Provided information →

= Beginning of Section =

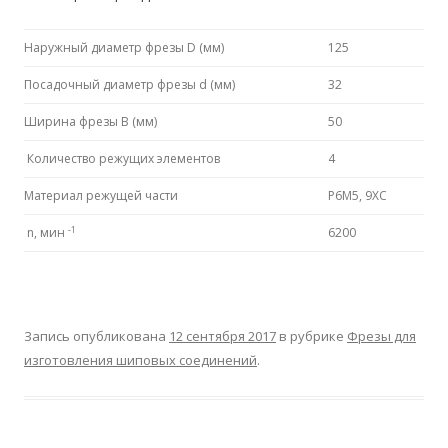
Наружный диаметр фрезы D (мм)
125
Посадочный диаметр фрезы d (мм)
32
Ширина фрезы B (мм)
50
Количество режущих элементов
4
Материал режущей части
P6M5, 9ХС
-1
n, мин
6200
Запись опубликована
12 сентября 2017
в рубрике
Фрезы для
изготовления шиповых соединений
.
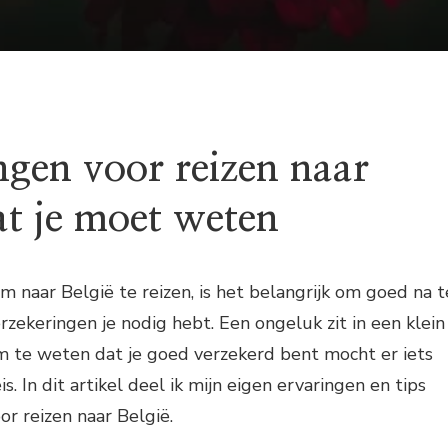
ngen voor reizen naar
at je moet weten
m naar België te reizen, is het belangrijk om goed na t
zekeringen je nodig hebt. Een ongeluk zit in een klein
 om te weten dat je goed verzekerd bent mocht er iets
s. In dit artikel deel ik mijn eigen ervaringen en tips
or reizen naar België.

= End of Section =

From the data above, copy out every line with the string "reizen" in it.

ngen voor reizen naar
m naar België te reizen, is het belangrijk om goed na t
or reizen naar België.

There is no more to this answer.